─── Data section ───

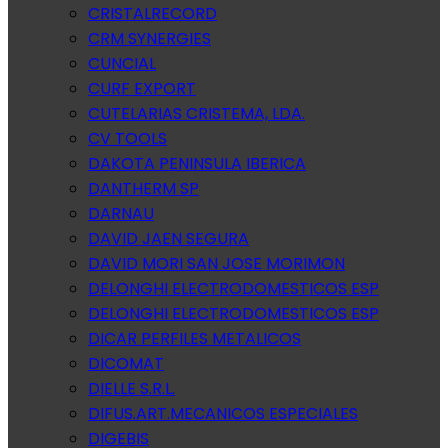
CRISTALRECORD
CRM SYNERGIES
CUNCIAL
CURF EXPORT
CUTELARIAS CRISTEMA, LDA.
CV TOOLS
DAKOTA PENINSULA IBERICA
DANTHERM SP
DARNAU
DAVID JAEN SEGURA
DAVID MORI SAN JOSE MORIMON
DELONGHI ELECTRODOMESTICOS ESP
DELONGHI ELECTRODOMESTICOS ESP
DICAR PERFILES METALICOS
DICOMAT
DIELLE S.R.L.
DIFUS.ART.MECANICOS ESPECIALES
DIGEBIS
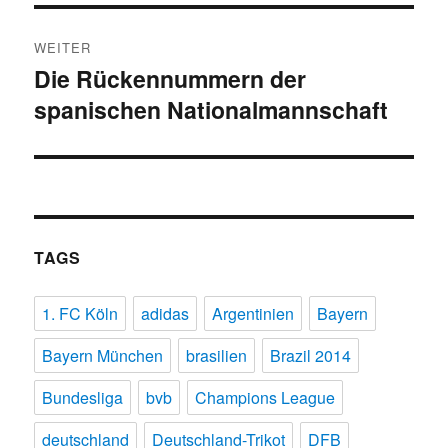
WEITER
Die Rückennummern der
Nächster
spanischen Nationalmannschaft
Beitrag:
TAGS
1. FC Köln
adidas
Argentinien
Bayern
Bayern München
brasilien
Brazil 2014
Bundesliga
bvb
Champions League
deutschland
Deutschland-Trikot
DFB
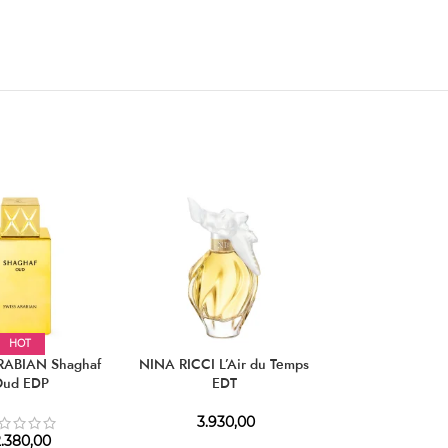
HOT
HOT
RABIAN Shaghaf
NINA RICCI L’Air du Temps
MANCERA Red 
Oud EDP
EDT
EDP
3.930,00
.380,00
6.590,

───

■ **Work task**
Copy out, from the listing above, every line that contains the word "DAVID".

■ **Exercise answer**
DAVID JAEN SEGURA
DAVID MORI SAN JOSE MORIMON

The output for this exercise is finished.